Here is the oldest cave painting in history, 67,000 years old and discovered in Indonesia

Here is the oldest cave painting in history, 67,000 years old and discovered in Indonesia

A 67,800-year-old cave painting discovered in the karst caves of Sulawesi, Indonesia, has just been identified as the oldest known example of rock art in human history. Published in Nature on January 21, the study pushes back the timeline of parietal art attributed to Homo sapiens by 15,000 to 16,000 years, reshaping everything archaeologists thought they knew about the origins of human creativity.

The discovery centers on a "negative hand" — a hand stencil created by blowing pigment around a hand pressed against a cave wall. Simple in technique, extraordinary in age. Archaeologist Adhi Agus Oktaviana and Maxime Aubert, a Canadian specialist in uranium-thorium dating, co-discovered and analyzed the painting. Their finding doesn't just set a new record. It forces a fundamental reassessment of when and where symbolic human thought first emerged.

The oldest cave painting and how scientists dated it

The hand stencil was found in a karst cave on the island of Sulawesi, part of the Indonesian archipelago. Dating it required precision. Aubert's laboratory applied uranium-thorium dating to a thin layer of calcite that had formed naturally over the painting — calcite absorbs uranium from groundwater over time, and the ratio between uranium and its decay product thorium reveals a minimum age with high accuracy.

The result: the hand is at least 67,800 years old. That figure is a floor, not a ceiling. The painting itself could be older still, since the calcite formed after the pigment was applied.

A wall used across tens of thousands of years

What makes the site even more striking is the layering. Superimposed directly over the ancient hand stencil are two more recent images — a bird silhouette and a rider silhouette — separated from the original painting by more than 60,000 years. The same wall, used and reused across an almost incomprehensible stretch of time. Researchers describe these caves as probable sacred sites frequented for tens of millennia, a conclusion that the stratigraphic record of paintings now supports with hard data.

Sulawesi's place in the history of prehistoric art

This is not the first record-breaking discovery from Sulawesi.
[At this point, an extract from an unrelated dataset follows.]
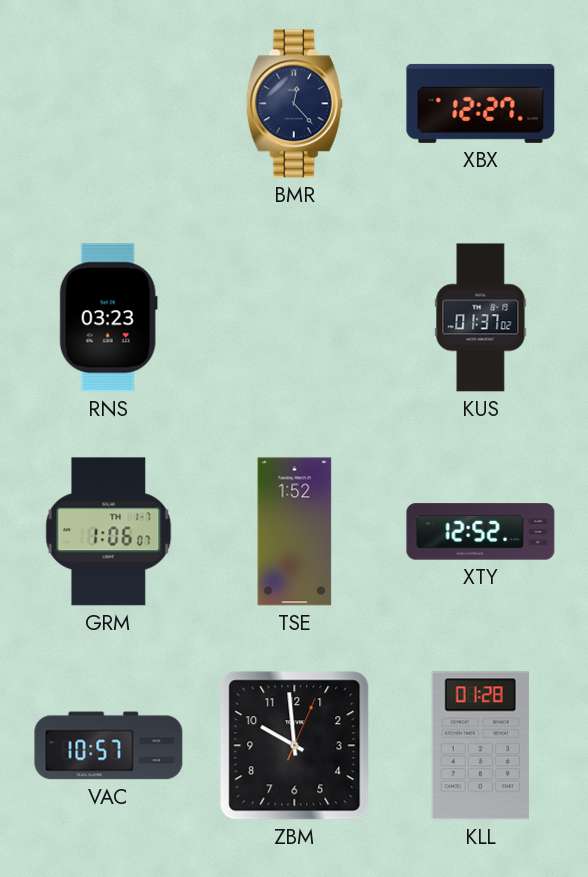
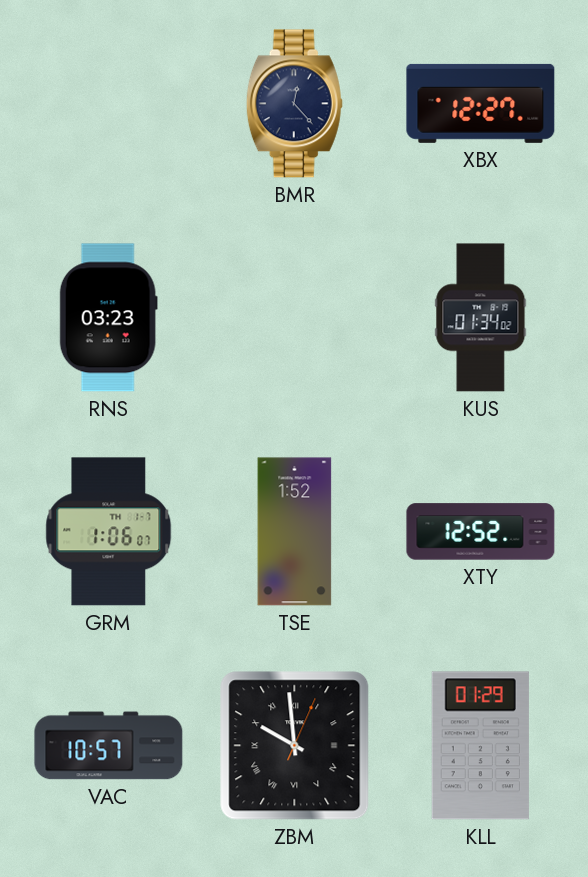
KUS: 01:37 -> 01:34
ZBM numerals: Arabic -> Roman
KLL: 01:28 -> 01:29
In 2019, a hunting scene featuring bovids and therianthropes — figures with human bodies and animal heads — was dated to 44,000 years ago. Then in 2024, researchers presented human figures interacting with a pig, a narrative composition dated to 51,200 years ago, making it the oldest known narrative painting at the time. The new hand stencil, at 67,800 years, now surpasses all of them. Sulawesi is confirmed as the home of one of the richest and most enduring artistic cultures in human prehistory.

The previous record holder and what changes now

Before this discovery, the strongest candidate for the world's oldest known drawing was a ladder-like shape found in the Cave of El Castillo in Spain, dated to approximately 64,000 years ago. That site was associated with Neanderthals, who occupied the region at the time. The Sulawesi hand, attributed to Homo sapiens, is older by nearly 4,000 years — and it is unambiguously figurative, not abstract.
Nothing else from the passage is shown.